Problem details: Using the entries that follow, transcribe only the lines from the line with "Perut, Tindik Hidung" to the line with "rozmieszczone na wysokości", both included, exactly as they stand and without pictures.

Dataset records:
■ ■ ■ ■ ■ ■ ■
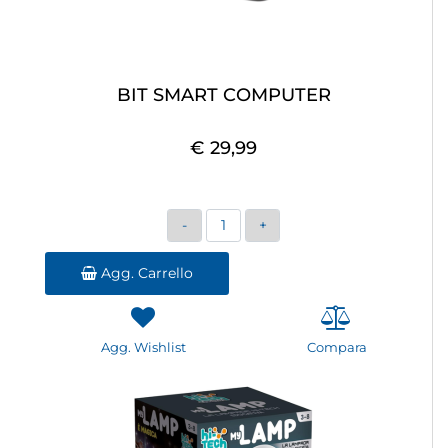
BIT SMART COMPUTER
€ 29,99
Quantità
Agg. Carrello
Agg. Wishlist
Compara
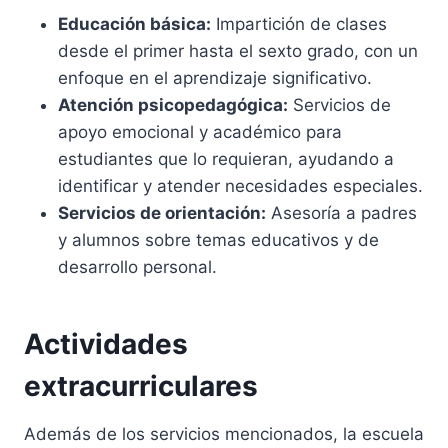
Educación básica:
Impartición de clases
desde el primer hasta el sexto grado, con un
enfoque en el aprendizaje significativo.
Atención psicopedagógica:
Servicios de
apoyo emocional y académico para
estudiantes que lo requieran, ayudando a
identificar y atender necesidades especiales.
Servicios de orientación:
Asesoría a padres
y alumnos sobre temas educativos y de
desarrollo personal.
Actividades
extracurriculares
Además de los servicios mencionados, la escuela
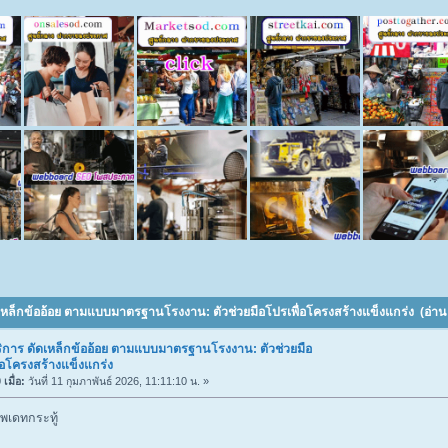
ดเหล็กข้ออ้อย ตามแบบมาตรฐานโรงงาน: ตัวช่วยมือโปรเพื่อโครงสร้างแข็งแกร่ง (อ่าน 
ิการ ดัดเหล็กข้ออ้อย ตามแบบมาตรฐานโรงงาน: ตัวช่วยมือ
่อโครงสร้างแข็งแกร่ง
เมื่อ:
วันที่ 11 กุมภาพันธ์ 2026, 11:11:10 น. »
พเดทกระทู้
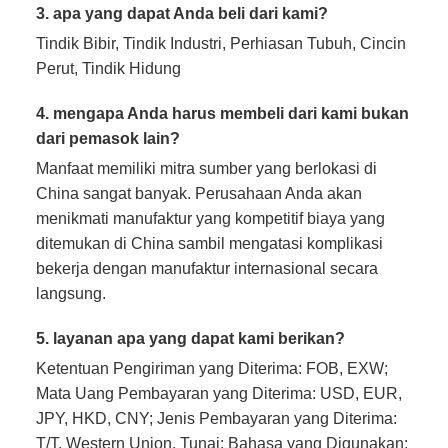
3. apa yang dapat Anda beli dari kami?
Tindik Bibir, Tindik Industri, Perhiasan Tubuh, Cincin
Perut, Tindik Hidung
4. mengapa Anda harus membeli dari kami bukan
dari pemasok lain?
Manfaat memiliki mitra sumber yang berlokasi di
China sangat banyak. Perusahaan Anda akan
menikmati manufaktur yang kompetitif biaya yang
ditemukan di China sambil mengatasi komplikasi
bekerja dengan manufaktur internasional secara
langsung.
5. layanan apa yang dapat kami berikan?
Ketentuan Pengiriman yang Diterima: FOB, EXW;
Mata Uang Pembayaran yang Diterima: USD, EUR,
JPY, HKD, CNY; Jenis Pembayaran yang Diterima:
T/T, Western Union, Tunai; Bahasa yang Digunakan:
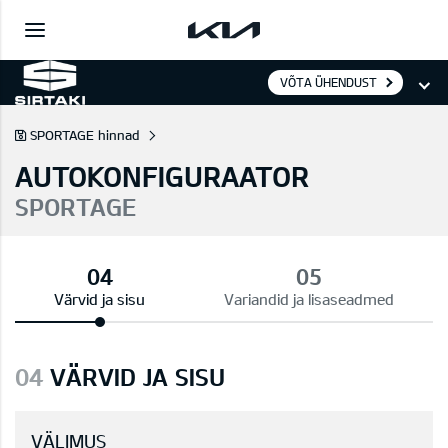
VÕTA ÜHENDUST
SPORTAGE hinnad
AUTOKONFIGURAATOR
SPORTAGE
Värvid ja sisu
Variandid ja lisaseadmed
04
VÄRVID JA SISU
VÄLIMUS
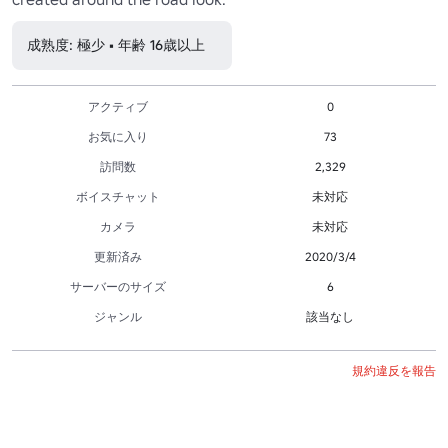
成熟度: 極少 • 年齢 16歳以上
アクティブ
0
お気に入り
73
訪問数
2,329
ボイスチャット
未対応
カメラ
未対応
更新済み
2020/3/4
サーバーのサイズ
6
ジャンル
該当なし
規約違反を報告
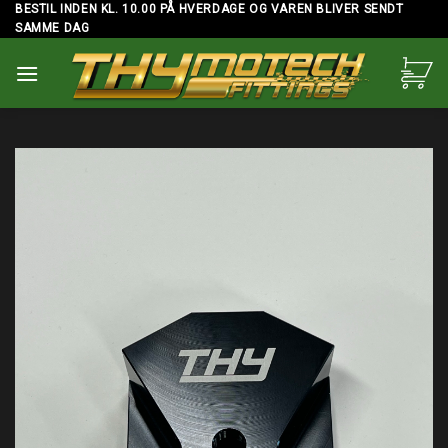
Skip
BESTIL INDEN KL. 10.00 PÅ HVERDAGE OG VAREN BLIVER SENDT
SAMME DAG
to
content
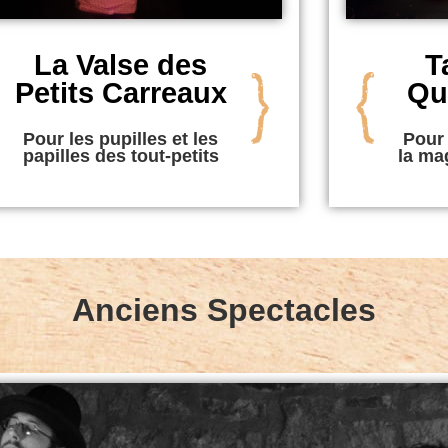
La Valse des
T
Petits Carreaux
Qu
Pour les pupilles et les
Pour 
papilles des tout-petits
la mag
Anciens Spectacles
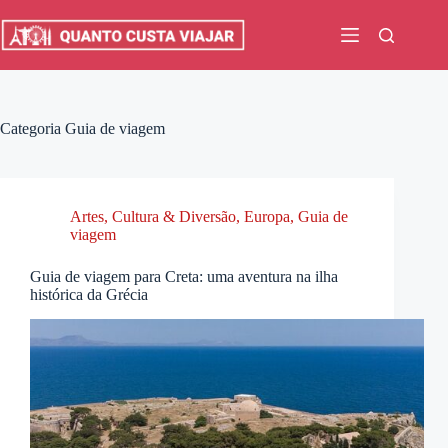
Pular
para
o
conteúdo
Categoria
Guia de viagem
Artes, Cultura & Diversão
,
Europa
,
Guia de
viagem
Guia de viagem para Creta: uma aventura na ilha
histórica da Grécia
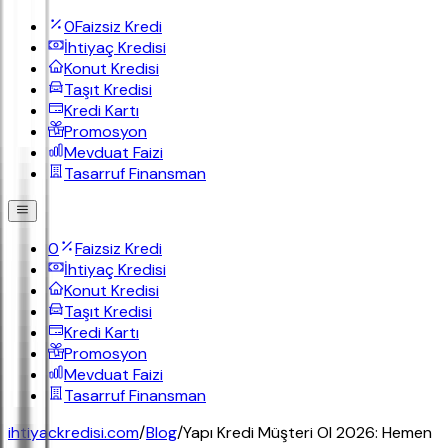
0
Faizsiz Kredi
İhtiyaç Kredisi
Konut Kredisi
Taşıt Kredisi
Kredi Kartı
Promosyon
Mevduat Faizi
Tasarruf Finansman
0
Faizsiz Kredi
İhtiyaç Kredisi
Konut Kredisi
Taşıt Kredisi
Kredi Kartı
Promosyon
Mevduat Faizi
Tasarruf Finansman
ihtiyackredisi.com
/
Blog
/
Yapı Kredi Müşteri Ol 2026: Hemen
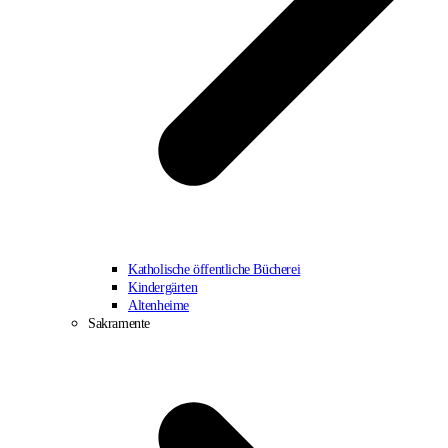
Katholische öffentliche Bücherei
Kindergärten
Altenheime
Sakramente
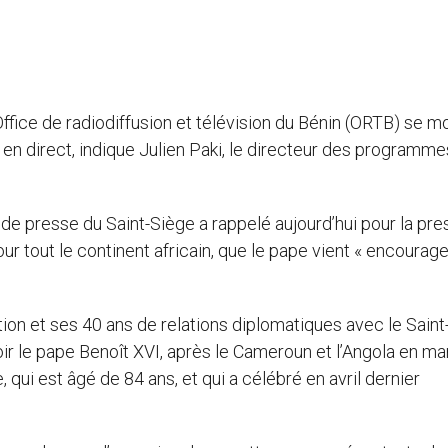
Office de radiodiffusion et télévision du Bénin (ORTB) se mo
 en direct, indique Julien Paki, le directeur des programm
de presse du Saint-Siège a rappelé aujourd’hui pour la pres
 tout le continent africain, que le pape vient « encourager 
tion et ses 40 ans de relations diplomatiques avec le Saint
oir le pape Benoît XVI, après le Cameroun et l’Angola en ma
qui est âgé de 84 ans, et qui a célébré en avril dernier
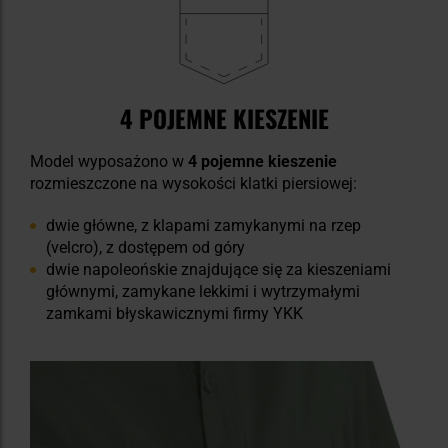
4 POJEMNE KIESZENIE
Model wyposażono w
4 pojemne kieszenie
rozmieszczone na wysokości klatki piersiowej:
dwie główne, z klapami zamykanymi na rzep
(velcro), z dostępem od góry
dwie napoleońskie znajdujące się za kieszeniami
głównymi, zamykane lekkimi i wytrzymałymi
zamkami błyskawicznymi firmy YKK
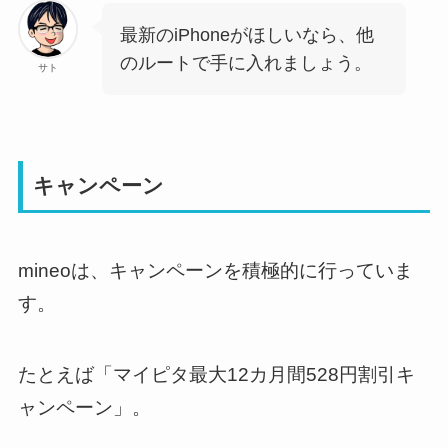
最新のiPhoneがほしいなら、他
のルートで手に入れましょう。
サト
キャンペーン
mineoは、キャンペーンを積極的に行っていま
す。
たとえば「マイピタ最大12カ月間528円割引キ
ャンペーン」。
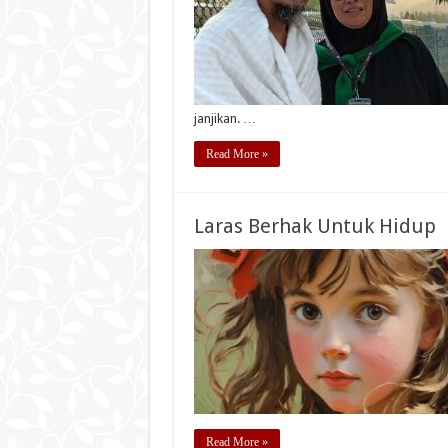
janjikan. …
Read More »
Laras Berhak Untuk Hidup
Read More »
■ ■ ■ ■ ■ ■ ■
Output below:
Perut, Tindik Hidung
4. mengapa Anda harus membeli dari kami bukan
dari pemasok lain?
Manfaat memiliki mitra sumber yang berlokasi di
China sangat banyak. Perusahaan Anda akan
menikmati manufaktur yang kompetitif biaya yang
ditemukan di China sambil mengatasi komplikasi
bekerja dengan manufaktur internasional secara
langsung.
5. layanan apa yang dapat kami berikan?
Ketentuan Pengiriman yang Diterima: FOB, EXW;
Mata Uang Pembayaran yang Diterima: USD, EUR,
JPY, HKD, CNY; Jenis Pembayaran yang Diterima:
T/T, Western Union, Tunai; Bahasa yang Digunakan:
VÕTA ÜHENDUST
SPORTAGE hinnad
AUTOKONFIGURAATOR
SPORTAGE
Värvid ja sisu
Variandid ja lisaseadmed
04
VÄRVID JA SISU
VÄLIMUS
成熟度: 極少 • 年齢 16歳以上
アクティブ
0
お気に入り
73
訪問数
2,329
ボイスチャット
未対応
カメラ
未対応
更新済み
2020/3/4
サーバーのサイズ
6
ジャンル
該当なし
規約違反を報告
Skip
BESTIL INDEN KL. 10.00 PÅ HVERDAGE OG VAREN BLIVER SENDT
SAMME DAG
to
content
La Valse des
T
Petits Carreaux
Qu
Pour les pupilles et les
Pour 
papilles des tout-petits
la mag
Anciens Spectacles
Pular
para
o
conteúdo
Categoria
Guia de viagem
Artes, Cultura & Diversão
,
Europa
,
Guia de
viagem
Guia de viagem para Creta: uma aventura na ilha
histórica da Grécia
0
Faizsiz Kredi
İhtiyaç Kredisi
Konut Kredisi
Taşıt Kredisi
Kredi Kartı
Promosyon
Mevduat Faizi
Tasarruf Finansman
0
Faizsiz Kredi
İhtiyaç Kredisi
Konut Kredisi
Taşıt Kredisi
Kredi Kartı
Promosyon
Mevduat Faizi
Tasarruf Finansman
ihtiyackredisi.com
/
Blog
/
Yapı Kredi Müşteri Ol 2026: Hemen
Katholische öffentliche Bücherei
Kindergärten
Altenheime
Sakramente
Office de radiodiffusion et télévision du Bénin (ORTB) se mo
 en direct, indique Julien Paki, le directeur des programm
de presse du Saint-Siège a rappelé aujourd’hui pour la pres
 tout le continent africain, que le pape vient « encourager 
tion et ses 40 ans de relations diplomatiques avec le Saint
oir le pape Benoît XVI, après le Cameroun et l’Angola en ma
qui est âgé de 84 ans, et qui a célébré en avril dernier
4 POJEMNE KIESZENIE
Model wyposażono w
4 pojemne kieszenie
rozmieszczone na wysokości klatki piersiowej:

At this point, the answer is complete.